SUPPLIED DATA

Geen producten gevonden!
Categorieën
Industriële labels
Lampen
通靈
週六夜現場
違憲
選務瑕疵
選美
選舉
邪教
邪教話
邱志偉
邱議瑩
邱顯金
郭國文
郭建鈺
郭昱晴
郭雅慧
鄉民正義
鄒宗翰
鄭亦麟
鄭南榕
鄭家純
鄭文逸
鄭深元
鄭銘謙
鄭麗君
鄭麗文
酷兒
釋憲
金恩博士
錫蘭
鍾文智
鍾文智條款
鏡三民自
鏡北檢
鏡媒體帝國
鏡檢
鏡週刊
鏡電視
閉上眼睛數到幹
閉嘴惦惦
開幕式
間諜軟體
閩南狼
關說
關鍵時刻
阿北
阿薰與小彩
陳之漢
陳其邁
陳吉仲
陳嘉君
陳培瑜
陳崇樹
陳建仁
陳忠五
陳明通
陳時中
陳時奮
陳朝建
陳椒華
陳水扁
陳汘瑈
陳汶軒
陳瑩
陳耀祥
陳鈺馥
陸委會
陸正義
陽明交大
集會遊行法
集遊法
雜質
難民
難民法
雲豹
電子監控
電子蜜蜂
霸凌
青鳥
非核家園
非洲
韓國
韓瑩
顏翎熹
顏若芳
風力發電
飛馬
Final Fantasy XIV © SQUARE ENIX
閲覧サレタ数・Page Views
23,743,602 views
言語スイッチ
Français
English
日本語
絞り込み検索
* * *
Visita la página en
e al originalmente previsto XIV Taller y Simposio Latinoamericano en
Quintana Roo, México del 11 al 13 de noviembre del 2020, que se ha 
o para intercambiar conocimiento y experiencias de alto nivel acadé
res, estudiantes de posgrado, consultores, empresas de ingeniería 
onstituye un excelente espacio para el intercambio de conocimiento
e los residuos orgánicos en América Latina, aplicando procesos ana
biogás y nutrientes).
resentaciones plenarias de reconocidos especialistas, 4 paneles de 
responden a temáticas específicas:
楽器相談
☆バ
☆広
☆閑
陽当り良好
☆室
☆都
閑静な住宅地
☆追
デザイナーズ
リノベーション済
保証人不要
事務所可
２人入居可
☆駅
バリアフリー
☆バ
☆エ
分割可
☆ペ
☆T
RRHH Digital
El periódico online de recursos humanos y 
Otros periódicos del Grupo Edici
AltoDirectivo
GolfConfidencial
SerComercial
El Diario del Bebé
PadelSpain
==
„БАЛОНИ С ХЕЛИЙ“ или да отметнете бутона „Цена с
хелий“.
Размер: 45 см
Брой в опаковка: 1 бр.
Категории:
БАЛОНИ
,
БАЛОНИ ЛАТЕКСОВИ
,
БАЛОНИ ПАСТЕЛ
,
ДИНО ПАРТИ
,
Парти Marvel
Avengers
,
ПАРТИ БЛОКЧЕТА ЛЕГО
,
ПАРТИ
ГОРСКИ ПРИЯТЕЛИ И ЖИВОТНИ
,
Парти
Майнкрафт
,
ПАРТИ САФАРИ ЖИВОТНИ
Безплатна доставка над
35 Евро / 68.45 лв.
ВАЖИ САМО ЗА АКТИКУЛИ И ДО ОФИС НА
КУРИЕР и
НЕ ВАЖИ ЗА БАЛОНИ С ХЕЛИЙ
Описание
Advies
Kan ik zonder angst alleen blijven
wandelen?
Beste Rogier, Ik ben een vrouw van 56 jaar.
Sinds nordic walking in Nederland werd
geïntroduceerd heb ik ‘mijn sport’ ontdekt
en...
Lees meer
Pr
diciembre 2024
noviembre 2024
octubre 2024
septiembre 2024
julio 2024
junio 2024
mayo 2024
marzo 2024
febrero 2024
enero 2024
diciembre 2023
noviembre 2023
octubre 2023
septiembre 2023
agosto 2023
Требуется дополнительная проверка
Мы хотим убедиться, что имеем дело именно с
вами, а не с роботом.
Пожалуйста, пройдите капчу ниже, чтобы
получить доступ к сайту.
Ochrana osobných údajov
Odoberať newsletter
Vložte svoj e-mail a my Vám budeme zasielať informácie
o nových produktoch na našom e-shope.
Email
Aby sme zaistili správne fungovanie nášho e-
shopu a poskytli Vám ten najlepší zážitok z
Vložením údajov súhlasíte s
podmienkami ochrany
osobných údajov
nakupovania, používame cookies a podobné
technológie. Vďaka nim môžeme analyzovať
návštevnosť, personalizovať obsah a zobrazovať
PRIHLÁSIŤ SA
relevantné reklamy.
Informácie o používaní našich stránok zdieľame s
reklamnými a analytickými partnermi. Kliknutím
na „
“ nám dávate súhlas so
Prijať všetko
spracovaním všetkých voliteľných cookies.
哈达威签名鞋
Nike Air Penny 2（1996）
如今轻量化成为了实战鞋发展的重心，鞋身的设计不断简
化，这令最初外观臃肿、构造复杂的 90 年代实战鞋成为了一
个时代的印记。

INSTRUCTIONS TO FOLLOW
Work out how many lines of the records contain the word "para", and give only that number.

WRITTEN RESPONSE
2